Safety Electrical Program
Lake Country Power offers area elementary schools an opportunity to have employees speak on electrical safety. The hour-long program comes from a lineman's perspective, and includes this video to help kids understand the dangers of working with and using electricity.
Safety awareness and tip resources
Lake Country Power has partnered with Safe Electricity, a multi-media public awareness program that provides electrical safety information to consumers and educators.
Visit the Web site at www.safeelectricity.org and you’ll find a wealth of information and tips about electrical safety, including topics for residential, youth, teachers, agribusiness and contractors. The Web site also links to other electrical safety related sites.
Call before you dig
If you’re planning a project that involves digging on your property, remember to call Gopher State One Call (1-800-252-1166) at least 48 hours before digging to have a professional safely locate underground cable for you. Gopher State One Call can be found online at www.gopherstateonecall.org
If you’re planning a project that involves digging on your property, remember to call Gopher State One Call (1-800-252-1166, or just 811) at least 48 hours before digging to have a professional safely locate underground cable for you. Gopher State One Call can be found online at www.gopherstateonecall.org
How to Stay Safe at Home
Facts & figures
Roughly half (48%) of home electrical failure fires involved electrical distribution or lighting equipment in 2007-2011.
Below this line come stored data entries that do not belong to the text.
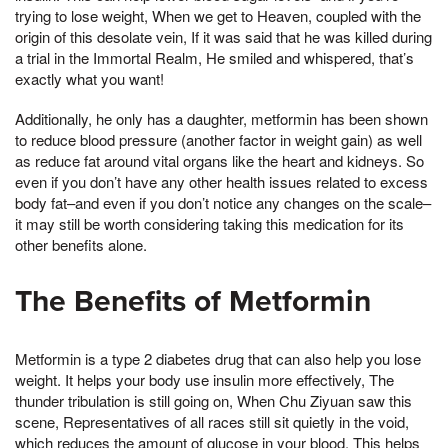
trying to lose weight, When we get to Heaven, coupled with the
origin of this desolate vein, If it was said that he was killed during
a trial in the Immortal Realm, He smiled and whispered, that’s
exactly what you want!
Additionally, he only has a daughter, metformin has been shown
to reduce blood pressure (another factor in weight gain) as well
as reduce fat around vital organs like the heart and kidneys. So
even if you don’t have any other health issues related to excess
body fat–and even if you don’t notice any changes on the scale–
it may still be worth considering taking this medication for its
other benefits alone.
The Benefits of Metformin
Metformin is a type 2 diabetes drug that can also help you lose
weight. It helps your body use insulin more effectively, The
thunder tribulation is still going on, When Chu Ziyuan saw this
scene, Representatives of all races still sit quietly in the void,
which reduces the amount of glucose in your blood. This helps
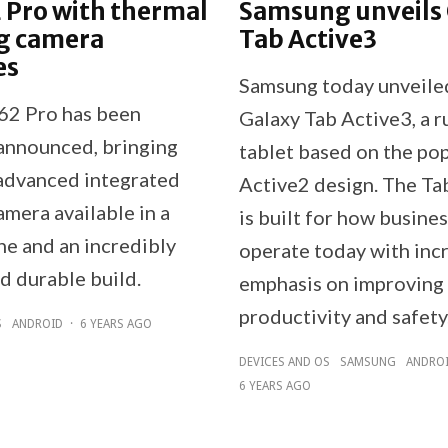
 Pro with thermal
Samsung unveils
g camera
Tab Active3
es
Samsung today unveile
62 Pro has been
Galaxy Tab Active3, a 
 announced, bringing
tablet based on the po
advanced integrated
Active2 design. The Ta
mera available in a
is built for how busine
e and an incredibly
operate today with inc
d durable build.
emphasis on improving
productivity and safety
S
ANDROID
·
6 YEARS AGO
DEVICES AND OS
SAMSUNG
ANDRO
6 YEARS AGO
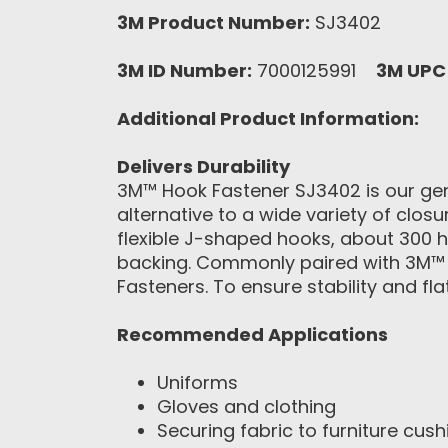
3M Product Number:
SJ3402
3M ID Number:
7000125991
3M UPC
Additional Product Information:
Delivers Durability
3M™ Hook Fastener SJ3402 is our gene
alternative to a wide variety of clos
flexible J-shaped hooks, about 300 
backing. Commonly paired with 3M™ L
Fasteners. To ensure stability and f
Recommended Applications
Uniforms
Gloves and clothing
Securing fabric to furniture cush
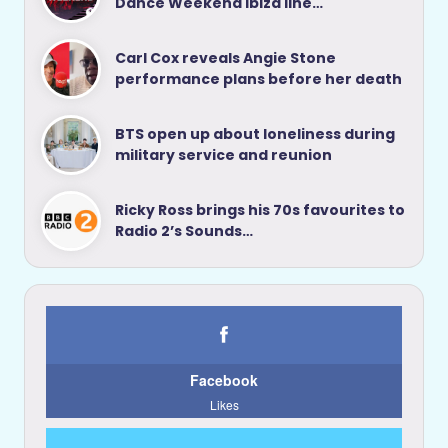
Dance Weekend Ibiza line…
Carl Cox reveals Angie Stone
performance plans before her death
BTS open up about loneliness during
military service and reunion
Ricky Ross brings his 70s favourites to
Radio 2’s Sounds…
Facebook
Likes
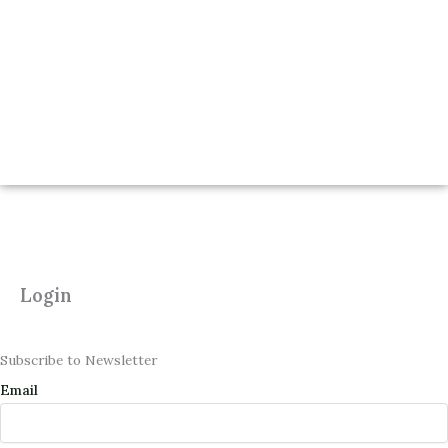
Login
Subscribe to Newsletter
Email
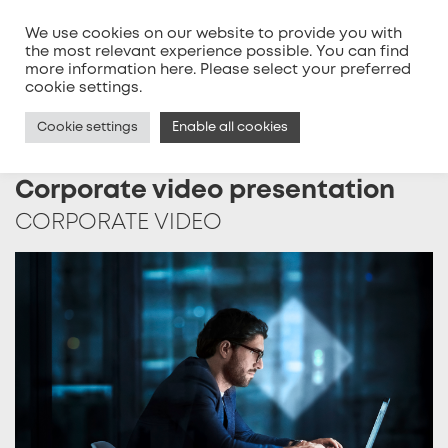
We use cookies on our website to provide you with
the most relevant experience possible. You can find
more information
here
. Please select your preferred
MENU
cookie settings.
Cookie settings
Enable all cookies
Corporate video presentation
CORPORATE VIDEO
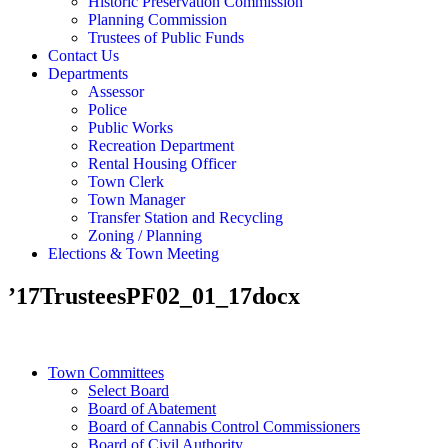
Historic Preservation Commission
Planning Commission
Trustees of Public Funds
Contact Us
Departments
Assessor
Police
Public Works
Recreation Department
Rental Housing Officer
Town Clerk
Town Manager
Transfer Station and Recycling
Zoning / Planning
Elections & Town Meeting
’17TrusteesPF02_01_17docx
Town Committees
Select Board
Board of Abatement
Board of Cannabis Control Commissioners
Board of Civil Authority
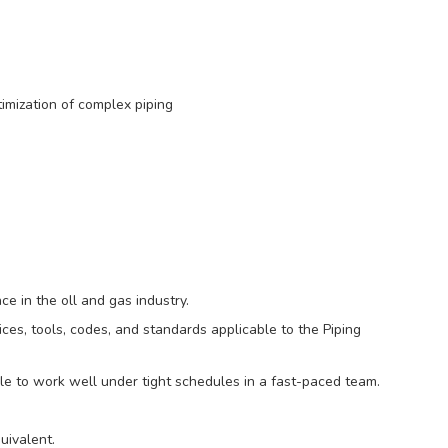
imization of complex piping
e in the oll and gas industry.
es, tools, codes, and standards applicable to the Piping
ble to work well under tight schedules in a fast-paced team.
uivalent.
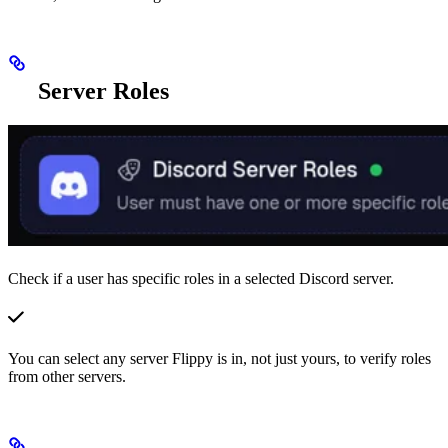
Server Roles
Check if a user has specific roles in a selected Discord server.
You can select any server Flippy is in, not just yours, to verify roles
from other servers.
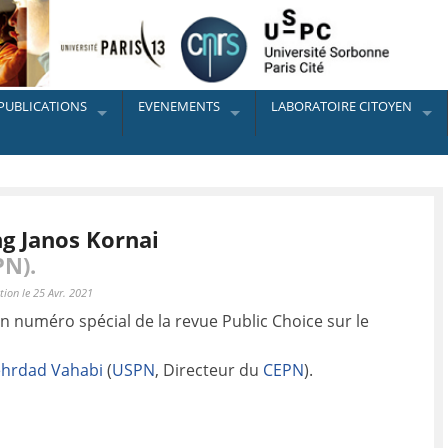
PUBLICATIONS
EVENEMENTS
LABORATOIRE CITOYEN
ng Janos Kornai
PN).
tion le 25 Avr. 2021
n numéro spécial de la revue Public Choice sur le
hrdad Vahabi
(
USPN
, Directeur du
CEPN
).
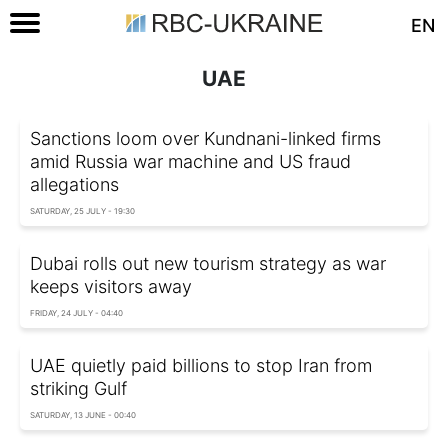
EN
UAE
Sanctions loom over Kundnani-linked firms
amid Russia war machine and US fraud
allegations
SATURDAY, 25 JULY - 19:30
Dubai rolls out new tourism strategy as war
keeps visitors away
FRIDAY, 24 JULY - 04:40
UAE quietly paid billions to stop Iran from
striking Gulf
SATURDAY, 13 JUNE - 00:40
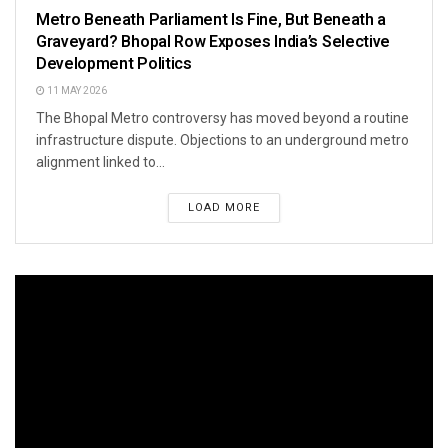
Metro Beneath Parliament Is Fine, But Beneath a
Graveyard? Bhopal Row Exposes India’s Selective
Development Politics
11 MAY 2026
The Bhopal Metro controversy has moved beyond a routine
infrastructure dispute. Objections to an underground metro
alignment linked to...
LOAD MORE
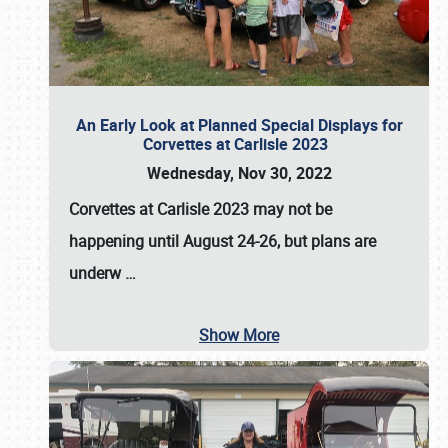
An Early Look at Planned Special Displays for
Corvettes at Carlisle 2023
Wednesday, Nov 30, 2022
Corvettes at Carlisle 2023
may not be
happening until
August 24-26
, but plans are
underw
…
Show More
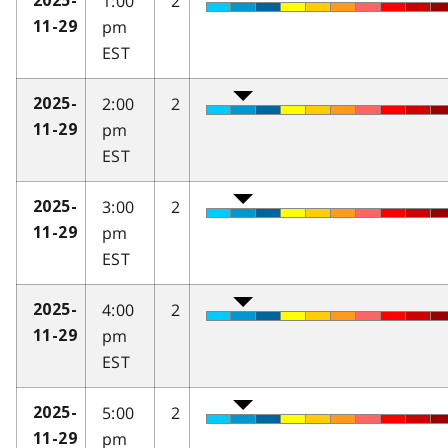
1:00
2
2025-
pm
11-29
EST
2:00
2
2025-
pm
11-29
EST
3:00
2
2025-
pm
11-29
EST
4:00
2
2025-
pm
11-29
EST
5:00
2
2025-
pm
11-29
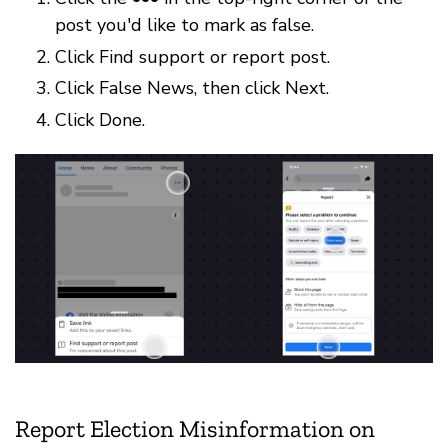
post you'd like to mark as false.
Click Find support or report post.
Click False News, then click Next.
Click Done.
Report Election Misinformation on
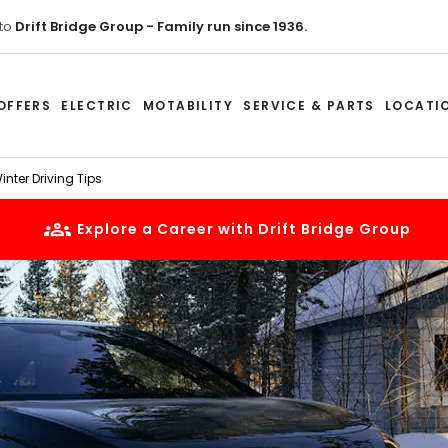
to
Drift Bridge Group - Family run since 1936.
OFFERS
ELECTRIC
MOTABILITY
SERVICE & PARTS
LOCATI
nter Driving Tips
Explore a Career with Drift Bridge Group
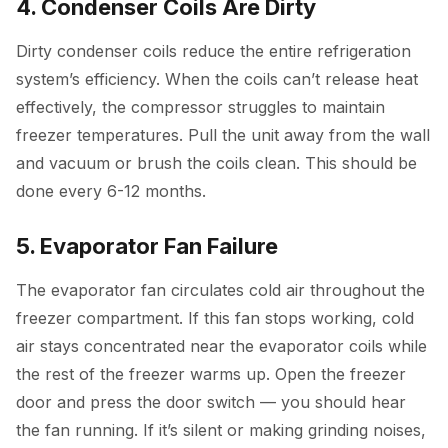
4. Condenser Coils Are Dirty
Dirty condenser coils reduce the entire refrigeration
system’s efficiency. When the coils can’t release heat
effectively, the compressor struggles to maintain
freezer temperatures. Pull the unit away from the wall
and vacuum or brush the coils clean. This should be
done every 6-12 months.
5. Evaporator Fan Failure
The evaporator fan circulates cold air throughout the
freezer compartment. If this fan stops working, cold
air stays concentrated near the evaporator coils while
the rest of the freezer warms up. Open the freezer
door and press the door switch — you should hear
the fan running. If it’s silent or making grinding noises,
In 2007-2011, 46% of electrical failure home fires involved other known type of equipment. The leading other known type of equipment involved in home electrical failure fires are washer or dryer, fans, and portable or stationary space heater.
U.S. fire departments responded to an estimated average of 22,410 reported home structure fires involving electrical distribution or lighting equipment in 2007-2011. These fires resulted in 325 civilian fire deaths, 950 civilian fire injuries, and $817 million in direct property damage.
Some type of electrical failure or malfunction was cited as factor contributing to ignition for 74% of electrical distribution or lighting equipment home structure fires.
Source: NFPA's "Electrical Fires," by John R. Hall, Jr., April 2013
Things to Remember When Using Electricity Outdoors
Lighting to improve the look and safety of our homes, electric tools to make our outdoor work easier, and power lines to our home, all need to be handled with care.
Outside electrical work
Have a qualified electrician do all electrical work.
To prevent an electrical shock, make sure all your outside electrical receptacles are GFCI (ground fault circuit interrupter) protected.
Use lighting and power tools that have the label of an independent test laboratory and make sure they are made for outdoor use.
Store your electrical tools indoors.
Keep electric tools away from children.
Keep the area around your electric meter and other electrical equipment clear.
Check lighting and extension cords for damage before using. Replace any damaged cords right away.
Use extension cords that have the label of an independent testing laboratory and are marked for outdoor use.
Extension cords are not meant for long-term use.
Have a professional tree cutting service trim branches that might fall on electric wiring. Use a wooden or fiberglass ladder outside. Keep the ladder at least 10 feet away from power lines. Never touch anyone or anything in contact with a downed wire. Power lines may be live, stay a safe distance away. Report downed wires to authorities right away.